The task: Please copy exactly the part of the records below that opens with the line containing "KONTAKT & HOTLINE" and closes with the line containing "香港「創造社」版《麻將》。", leaving out any pictures.

The data:
BEGIN

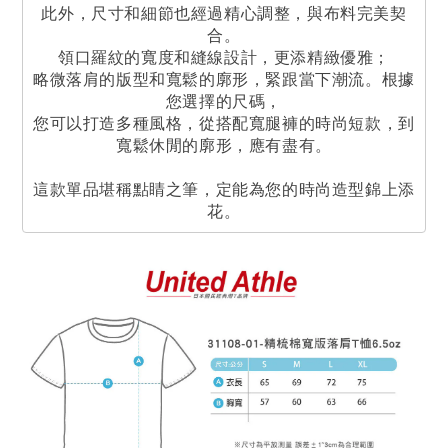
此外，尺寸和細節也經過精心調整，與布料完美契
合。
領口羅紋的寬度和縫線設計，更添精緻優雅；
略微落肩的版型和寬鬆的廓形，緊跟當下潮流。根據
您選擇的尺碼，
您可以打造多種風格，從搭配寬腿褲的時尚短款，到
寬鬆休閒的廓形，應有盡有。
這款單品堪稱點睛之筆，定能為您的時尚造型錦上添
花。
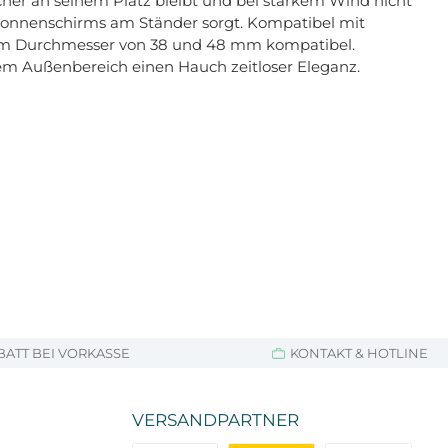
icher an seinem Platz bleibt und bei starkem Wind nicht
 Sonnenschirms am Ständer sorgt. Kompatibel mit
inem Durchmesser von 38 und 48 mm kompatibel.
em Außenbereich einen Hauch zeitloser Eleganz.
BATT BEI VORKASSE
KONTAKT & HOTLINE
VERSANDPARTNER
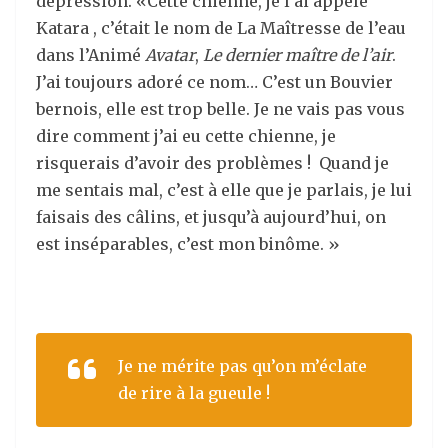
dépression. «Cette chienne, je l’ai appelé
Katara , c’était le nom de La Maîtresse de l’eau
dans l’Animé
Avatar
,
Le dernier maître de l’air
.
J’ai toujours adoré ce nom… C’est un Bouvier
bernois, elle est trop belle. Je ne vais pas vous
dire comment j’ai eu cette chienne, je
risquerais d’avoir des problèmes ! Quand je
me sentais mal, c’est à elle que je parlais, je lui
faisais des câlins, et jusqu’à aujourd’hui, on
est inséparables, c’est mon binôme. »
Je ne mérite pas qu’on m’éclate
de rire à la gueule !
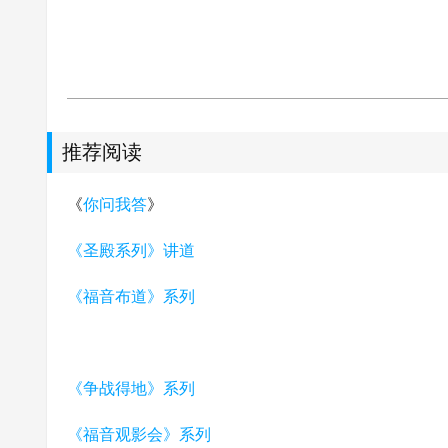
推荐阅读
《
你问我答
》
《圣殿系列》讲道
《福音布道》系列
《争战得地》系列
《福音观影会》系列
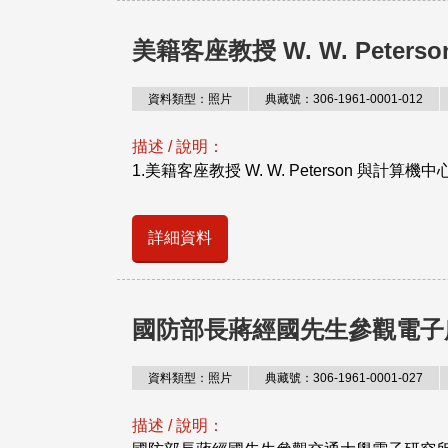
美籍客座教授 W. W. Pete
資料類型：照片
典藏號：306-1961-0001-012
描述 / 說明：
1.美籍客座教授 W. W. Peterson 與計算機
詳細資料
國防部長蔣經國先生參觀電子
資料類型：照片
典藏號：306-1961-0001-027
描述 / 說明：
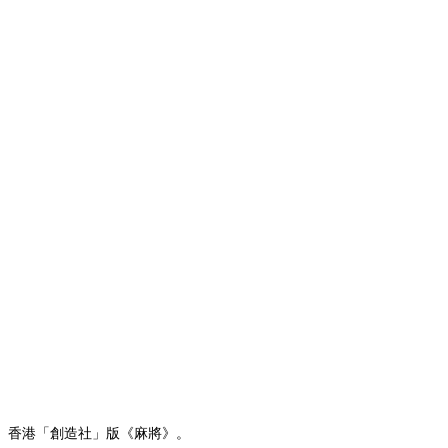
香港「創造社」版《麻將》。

END
BEGIN

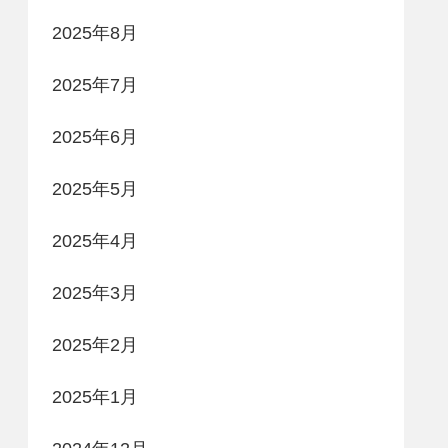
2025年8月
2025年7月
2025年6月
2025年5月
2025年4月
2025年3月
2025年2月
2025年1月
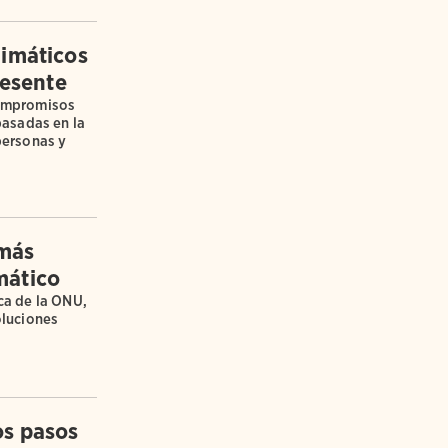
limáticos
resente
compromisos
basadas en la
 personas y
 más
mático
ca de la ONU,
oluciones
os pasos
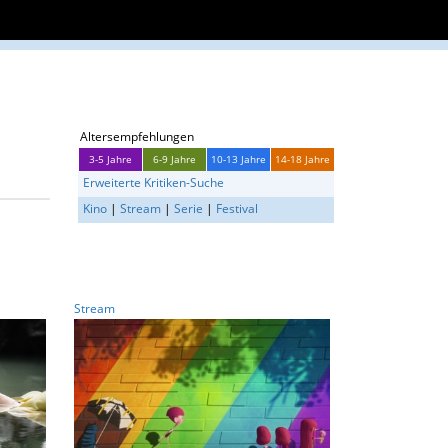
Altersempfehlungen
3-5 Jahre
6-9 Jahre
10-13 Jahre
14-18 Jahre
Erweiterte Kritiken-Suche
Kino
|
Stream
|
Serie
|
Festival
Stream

END

Reply to the task:
KONTAKT & HOTLINE
VERSANDPARTNER
dépression. «Cette chienne, je l’ai appelé
Katara , c’était le nom de La Maîtresse de l’eau
dans l’Animé
Avatar
,
Le dernier maître de l’air
.
J’ai toujours adoré ce nom… C’est un Bouvier
bernois, elle est trop belle. Je ne vais pas vous
dire comment j’ai eu cette chienne, je
risquerais d’avoir des problèmes ! Quand je
me sentais mal, c’est à elle que je parlais, je lui
faisais des câlins, et jusqu’à aujourd’hui, on
est inséparables, c’est mon binôme. »
Je ne mérite pas qu’on m’éclate
de rire à la gueule !
推荐阅读
《
你问我答
》
《圣殿系列》讲道
《福音布道》系列
《争战得地》系列
《福音观影会》系列
美籍客座教授 W. W. Pete
資料類型：照片
典藏號：306-1961-0001-012
描述 / 說明：
1.美籍客座教授 W. W. Peterson 與計算機
詳細資料
國防部長蔣經國先生參觀電子
資料類型：照片
典藏號：306-1961-0001-027
描述 / 說明：
香港「創造社」版《麻將》。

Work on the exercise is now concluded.